Buck Showalter has boldly gone where no New York Mets skipper has gone before: he is the 2022 NL Manager of the Year, the first Amazins manager to ever win the award.
"That's humbling. Great recognition of an organization. What a great moment for our organization top to bottom," Showalter said on MLB Network shortly after the announcement. "This means a lot to everybody, thank you."
Showalter earned eight first-place, 10 second-place, and seven third-place votes for 77 points, beating out Dodgers skipper Dave Roberts and Atlanta's Brian Snitker, who finished second and third, respectively. St. Louis' Oliver Marmol was fourth, interim Phillies skipper Rob Thomson was fifth, and Padres manager Bob Melvin placed sixth to complete the ballot.
For Buck, who also got to announce the AL Manager of the Year Award winner earlier Tuesday, this is his fourth Manager of the Year Award with a fourth different team, having previously won with the 1994 Yankees, 2004 Rangers, and 2014 Orioles.

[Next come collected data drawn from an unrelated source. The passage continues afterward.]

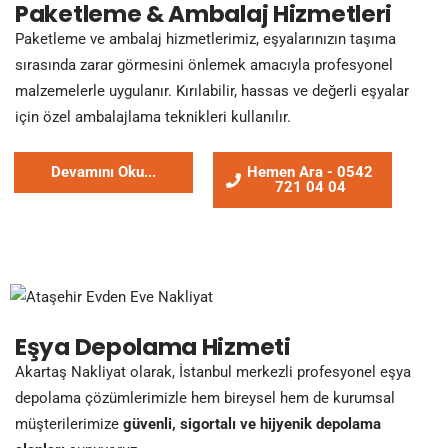
Paketleme & Ambalaj Hizmetleri
Paketleme ve ambalaj hizmetlerimiz, eşyalarınızın taşıma
sırasında zarar görmesini önlemek amacıyla profesyonel
malzemelerle uygulanır. Kırılabilir, hassas ve değerli eşyalar
için özel ambalajlama teknikleri kullanılır.
Devamını Oku...
Hemen Ara - 0542
721 04 04
Eşya Depolama Hizmeti
Akartaş Nakliyat olarak, İstanbul merkezli profesyonel eşya
depolama çözümlerimizle hem bireysel hem de kurumsal
müşterilerimize
güvenli, sigortalı ve hijyenik depolama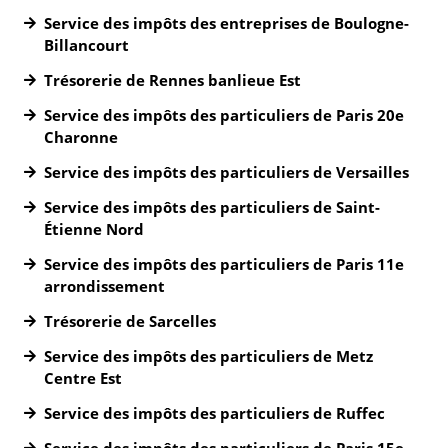
Service des impôts des entreprises de Boulogne-
Billancourt
Trésorerie de Rennes banlieue Est
Service des impôts des particuliers de Paris 20e
Charonne
Service des impôts des particuliers de Versailles
Service des impôts des particuliers de Saint-
Étienne Nord
Service des impôts des particuliers de Paris 11e
arrondissement
Trésorerie de Sarcelles
Service des impôts des particuliers de Metz
Centre Est
Service des impôts des particuliers de Ruffec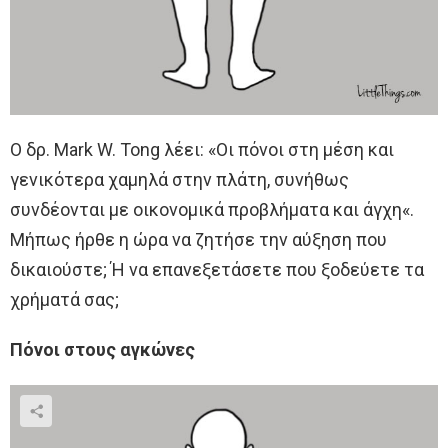
Ο δρ. Mark W. Tong λέει: «Οι πόνοι στη μέση και
γενικότερα χαμηλά στην πλάτη, συνήθως
συνδέονται με οικονομικά προβλήματα και άγχη«.
Μήπως ήρθε η ώρα να ζητήσε την αύξηση που
δικαιούστε; Ή να επανεξετάσετε που ξοδεύετε τα
χρήματά σας;
Πόνοι στους αγκώνες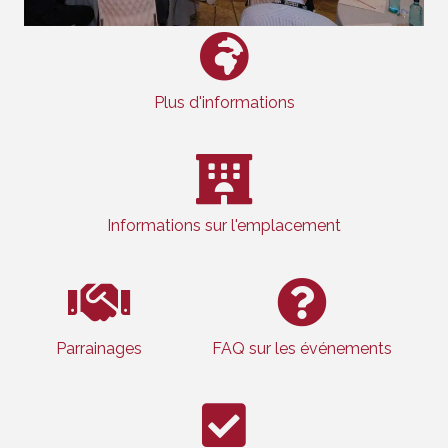
Plus d'informations
Informations sur l'emplacement
Parrainages
FAQ sur les événements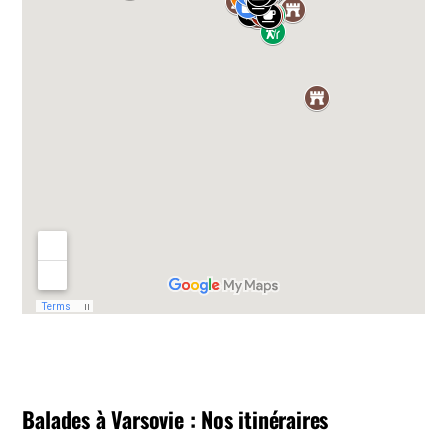
Balades à Varsovie : Nos itinéraires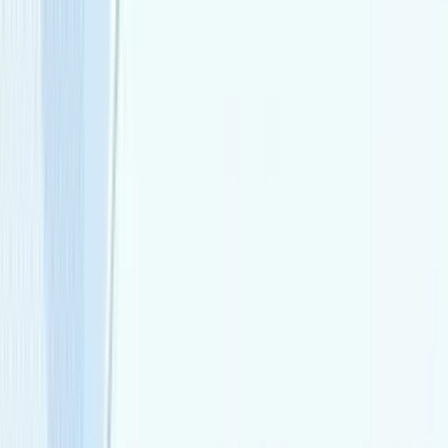
マニュアル（使い方）
IT・Web開発ナレッジ
チャットボット構築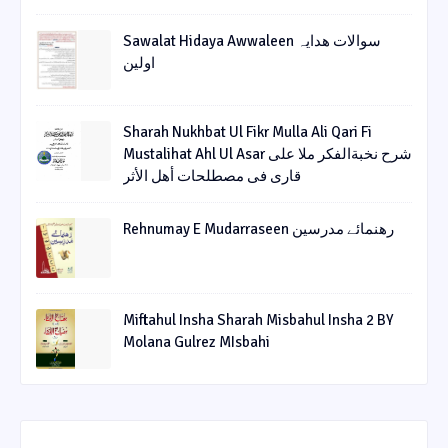
Sawalat Hidaya Awwaleen سوالات ھدایہ
اولین
Sharah Nukhbat Ul Fikr Mulla Ali Qari Fi
Mustalihat Ahl Ul Asar شرح نخبةالفکر ملا علی
قاری فی مصطلحات أھل الأثر
Rehnumay E Mudarraseen رهنمائے مدرسین
Miftahul Insha Sharah Misbahul Insha 2 BY
Molana Gulrez MIsbahi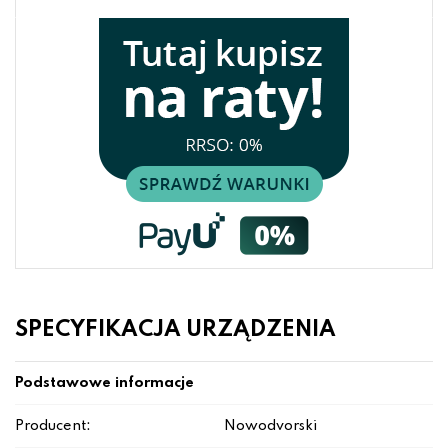
SPECYFIKACJA URZĄDZENIA
Podstawowe informacje
Producent:
Nowodvorski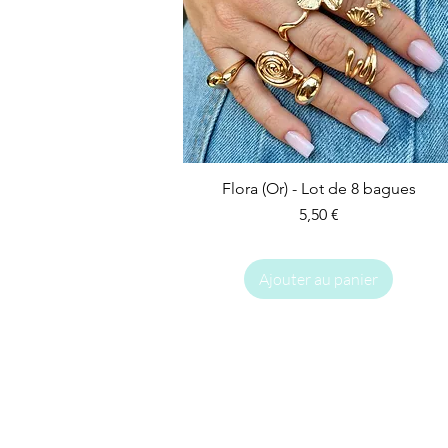
Flora (Or) - Lot de 8 bagues
Prix
5,50 €
Ajouter au panier
IMPARFAIT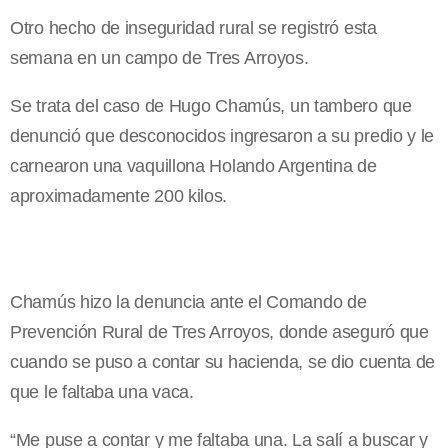
Otro hecho de inseguridad rural se registró esta
semana en un campo de Tres Arroyos.
Se trata del caso de Hugo Chamús, un tambero que
denunció que desconocidos ingresaron a su predio y le
carnearon una vaquillona Holando Argentina de
aproximadamente 200 kilos.
Chamús hizo la denuncia ante el Comando de
Prevención Rural de Tres Arroyos, donde aseguró que
cuando se puso a contar su hacienda, se dio cuenta de
que le faltaba una vaca.
“Me puse a contar y me faltaba una. La salí a buscar y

He is the third manager to win four Manager of the Year Awards, tying Tony LaRussa and Bobby Cox for the record, but is the only one to do it with four different franchises – Cox did it with the Blue Jays and Braves, LaRussa with the A's, Cardinals, and White Sox.
"Every situation is different, but coming into a new place doesn't necessarily always mean everything needs to be changed. This club was a different situation in trying to bring a group of people together quickly, and we didn't want our wounds to be self-inflicted. Very proud of what we accomplished as a team," Showalter said of his career arc.
Even more remarkable is that Showalter won this year after leading the Mets, who were 77-85 in 2021, to to 101 wins - becoming the fifth skipper with 100-plus wins with multiple teams and fourth to lead four teams to the postseason - and earned his fourth award nearly three decades after winning his first.
"In this game, sometimes, the more things chance, the more things stay the same," he said. "We now have a lot of different ways to verify the guts you have, a lot more stuff analytically to verify what your eyes and experience may tell you. There's a lot of different ways to skin a cat, and you confuse change with a lack of respect for tradition sometimes, but you adapt or die."
Buck's adaptation puts the Mets finally on the board for Manager of the Year, an award first voted on by the BBWAA in 1983. An Amazins skipper had finished as the runner-up three previous times, with Davey Johnson finishing second in 1984 and 1986, and Willie Randolph finishing behind Joe Girardi in 2006.